Trabalho com língua em posição de repouso:
Em crianças com protrusão lingual habitual, a espátula pode ser usada para orientar tactilmente a posição de repouso correta da língua no palato.
Dica clínica: Antes de usar a espátula em crianças com aversão oral, realize um processo gradual de dessensibilização: comece com toque perioral externo, depois lábios, depois dentro da boca. A aceitação aumenta significativamente quando o processo é respeitado.
Protocolo Completo de Higienização
A higienização dos instrumentos que entram em contato com a cavidade oral é uma responsabilidade clínica e ética fundamental.
Para espátulas de madeira: descarte em lixo de resíduo comum (sem contato com sangue) ou infectante (com sangue/secreção) após cada uso. Nunca reutilize.
Para espátulas de silicone (uso clínico entre pacientes diferentes):
1. Limpeza mecânica: enxágue com água corrente para remoção de matéria orgânica; lavagem com sabão neutro e escova macia
2. Desinfecção de nível intermediário: imersão em solução de hipoclorito de sódio 0,5% por 30 minutos
3. Enxágue final: abundante, com água corrente
4. Esterilização (quando necessária): autoclave a 121°C por 20 minutos (verifique compatibilidade do material com o fabricante)
5. Armazenamento: em embalagem fechada e identificada até o próximo uso
Para espátulas de uso individual (mesmo paciente em sessões diferentes):
O protocolo é menos rigoroso, mas ainda exige limpeza e desinfecção básica entre sessões. A espátula deve ser identificada com o nome do paciente e armazenada de forma individual.

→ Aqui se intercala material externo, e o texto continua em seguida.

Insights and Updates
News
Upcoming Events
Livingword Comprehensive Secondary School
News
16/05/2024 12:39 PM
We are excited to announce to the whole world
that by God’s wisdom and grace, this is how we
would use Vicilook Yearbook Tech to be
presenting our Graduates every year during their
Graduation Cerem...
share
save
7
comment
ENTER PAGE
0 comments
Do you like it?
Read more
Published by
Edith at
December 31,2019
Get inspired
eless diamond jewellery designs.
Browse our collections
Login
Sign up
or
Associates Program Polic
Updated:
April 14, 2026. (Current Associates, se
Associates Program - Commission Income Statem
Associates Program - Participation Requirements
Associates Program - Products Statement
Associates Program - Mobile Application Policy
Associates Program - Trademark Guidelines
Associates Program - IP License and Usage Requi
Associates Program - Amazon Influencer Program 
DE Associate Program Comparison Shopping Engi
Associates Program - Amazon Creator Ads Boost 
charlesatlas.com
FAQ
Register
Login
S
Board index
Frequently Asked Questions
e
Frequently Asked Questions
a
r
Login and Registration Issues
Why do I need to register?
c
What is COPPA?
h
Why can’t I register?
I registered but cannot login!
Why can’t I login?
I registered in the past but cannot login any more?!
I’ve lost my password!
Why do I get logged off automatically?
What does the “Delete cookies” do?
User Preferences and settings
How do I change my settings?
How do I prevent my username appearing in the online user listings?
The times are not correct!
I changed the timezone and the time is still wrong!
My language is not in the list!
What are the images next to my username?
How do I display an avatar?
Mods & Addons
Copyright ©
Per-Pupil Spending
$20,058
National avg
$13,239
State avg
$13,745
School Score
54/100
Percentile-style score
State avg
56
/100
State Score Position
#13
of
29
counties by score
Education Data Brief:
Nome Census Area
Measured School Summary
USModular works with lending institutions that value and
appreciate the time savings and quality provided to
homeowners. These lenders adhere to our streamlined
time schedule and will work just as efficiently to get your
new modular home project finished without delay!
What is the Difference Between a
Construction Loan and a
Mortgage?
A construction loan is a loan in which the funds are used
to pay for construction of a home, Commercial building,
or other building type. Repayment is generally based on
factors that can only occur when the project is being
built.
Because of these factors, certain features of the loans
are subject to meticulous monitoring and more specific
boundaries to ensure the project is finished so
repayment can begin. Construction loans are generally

Erros Comuns que Devem Ser Evitados
– Reutilizar espátulas de madeira: nunca, independentemente do procedimento ou do paciente
– Guardar espátulas molhadas: o ambiente úmido favorece proliferação de fungos e bactérias
– Usar espátulas sem luvas: a barreira protetora é obrigatória em todos os procedimentos intraorais
– Não verificar alergias ao látex ou silicone: pergunte antes do uso
A linha de instrumentos de motricidade orofacial da Pró-Fono: (https://www.profono.com.br/motricidade-orofacial) inclui espátulas de silicone de diferentes formatos, kits de estimulação oral e materiais de biossegurança.
Conclusão
As espátulas e abaixadores de língua, apesar de sua aparente simplicidade, são ferramentas versáteis e tecnicamente relevantes na prática fonoaudiológica. Conhecer os diferentes tipos, suas indicações específicas, as técnicas corretas de uso e os protocolos rigorosos de higienização é o que transforma um instrumento básico em recurso clínico de alto valor. A segurança do paciente começa com o cuidado com os materiais mais simples do consultório.